Attercliffe's former library is a place of firsts.
The red-brick building close to the corner of Leeds Road was Sheffield's oldest library, opening in 1894 in answer to demand from steelworkers and their families keen for self-improvement, and later became the city's original job centre when staff started listing vacancies from local employers.
Books stopped being lent on the premises in 1986, and afterwards the rooms were used as offices - but now the site has been given a whole new purpose.
Aaron Stewart, an American former Democrat commissioner and singer whose band won three Grammy Awards, has opened The Library Cafe and Restaurant, a place that doubles as a music venue as well as serving food and drinks.
It is, he feels, another sign that Attercliffe is on the up.
"I think it's a very exciting time," says Aaron. "I've heard it was once a very buzzing, thriving community. I think it has the possibility of that happening again. I wanted to be in on the ground level."
His path to Sheffield has been an interesting one.
Aged 52, he started out as a jazz singer before auditioning for the successful R&B and gospel ensemble Sounds of Blackness. He departed to work with Morris Hayes, Prince's keyboard player and leader of the star's New Power Generation backing group, becoming his PA for three years in Los Angeles. Morris helped Aaron form a music management outfit called Paradise Hill Productions but, during his time in LA, Aaron's father died.
"That was my first time losing a parent and it really took the wind out of my sails," he says.
Aaron left the music industry and moved back to his home city of Parsons, Kansas, to spend time with his mother and family. "My father worked for the city, he was the building inspector. That's why I decided to run for commissioner in his honour. A lot of people knew him. I think that was the main reason I was elected."
However, five years ago when he was still living in LA, Aaron met his future husband, Peter, who is from Penistone and works for HMRC. "I moved here in January this year. We got married in February, so that's what brought me to Sheffield."
On his arrival, Aaron returned to music and met the library building's owner, businessman David Slater, while working on the studio at the SADACCA centre on the Wicker.
"He and I got stuck in the lift together, we were talking and he told me about this space he had," says Aaron.
The original idea was for a coffee shop, but the plan grew when the possibility of adding a stage was discussed.
"The space itself screamed live music, intimate venue - the capacity is 200 people, so it's a nice intimate venue for music and food," says Aaron. "The acoustics are amazing, so that helped a lot."
The history of the building, part of a wider complex along with the old swimming baths next door, attracted him 'first and foremost'. "It's been interesting to hear from people who lived in Attercliffe and used it when it was a functioning library when they were children. I'm enjoying hearing the stories people are sharing of their parents bringing them there, or they came here to read the newspaper, or came by after work and then went to the baths next door. It's really fascinating."
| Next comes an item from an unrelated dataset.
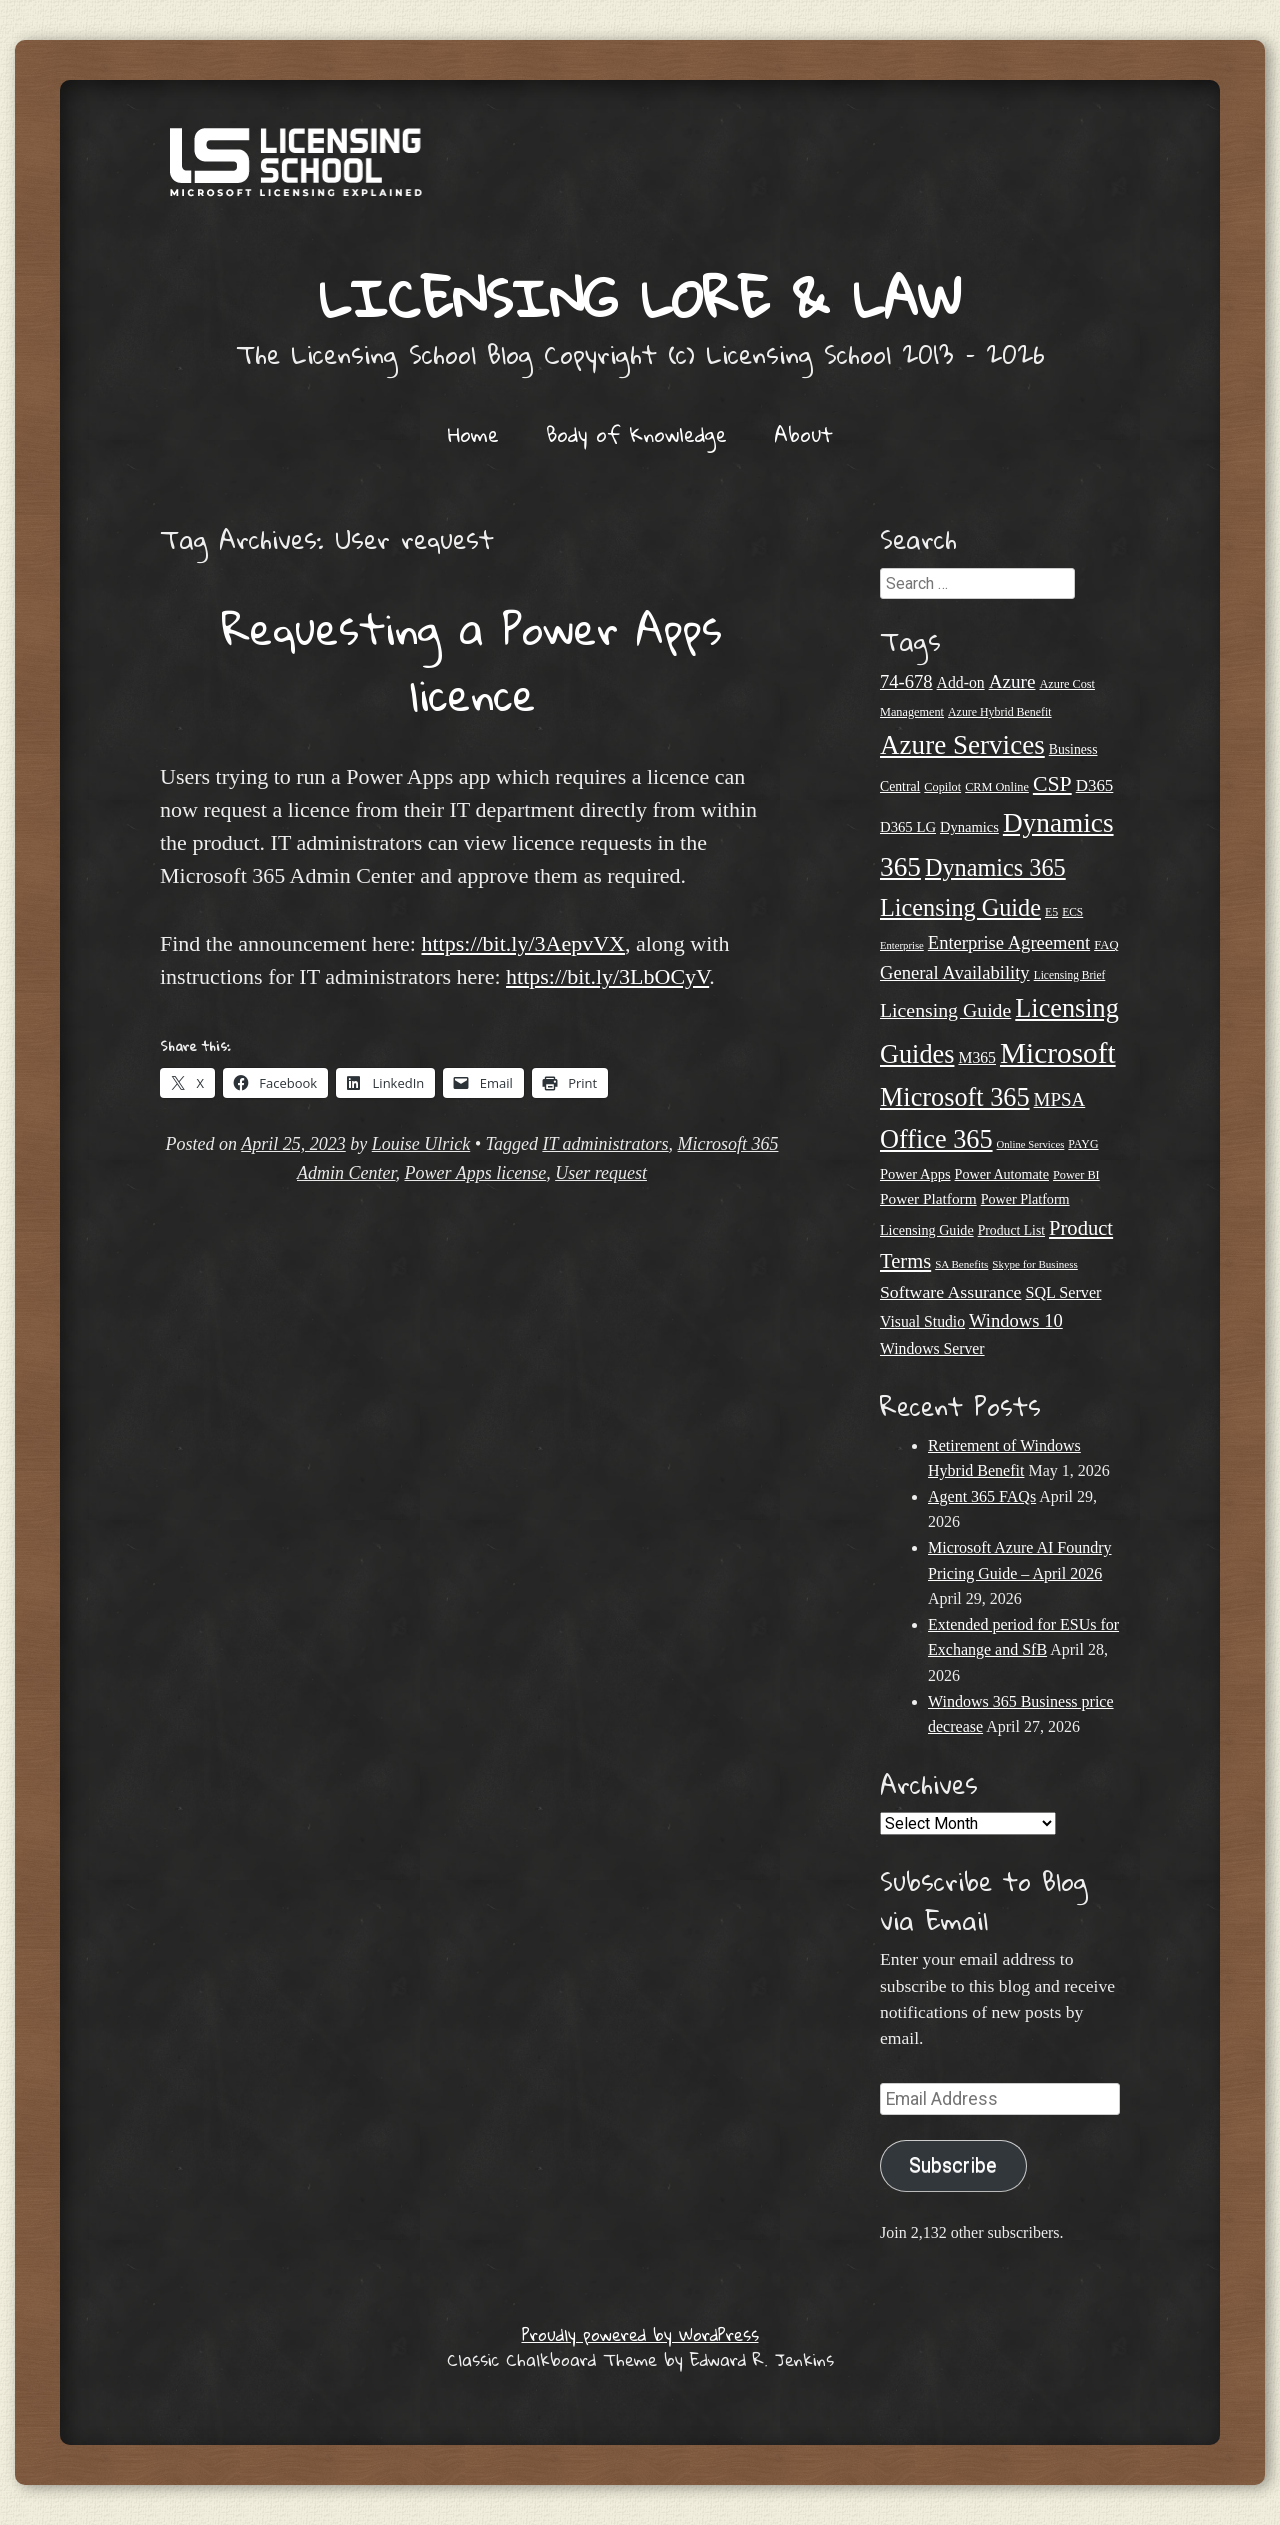  I want to click on Body of Knowledge, so click(636, 434).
The Library opened at the beginning of October - food starts at 11.30am and runs throughout the day. Tapas, sandwiches, soup, a children's menu and cocktails are all on offer, and every Thursday there is Jazz on the Cliffe.
"It's a weekly jazz series featuring local and national artists as well as international artists starting next year, and we're doing music on Saturdays as well - that's more R&B, soul, funk, disco and house," explains Aaron.
The food 'represents Sheffield's diversity'. Chef Justin Brooks - a local who worked on cruise ships for seven years - came up with a list of dishes including curries, Mediterranean cuisine and traditional English fare.
Meanwhile Aaron has enjoyed acquainting himself with Sheffield's steelmaking heritage and its musical pedigree.
"I feel very humbled and honoured that the music community have embraced me and what I'm trying to accomplish here," he says. "I really want it to be a space for the community."
He keeps his hand in by performing one song on Thursday nights with whoever is playing, 'but the focus is really about showcasing other artists and acts', he stresses. "It's not about me. I host the evening, but I'm definitely not the focal point and nor do I want to be."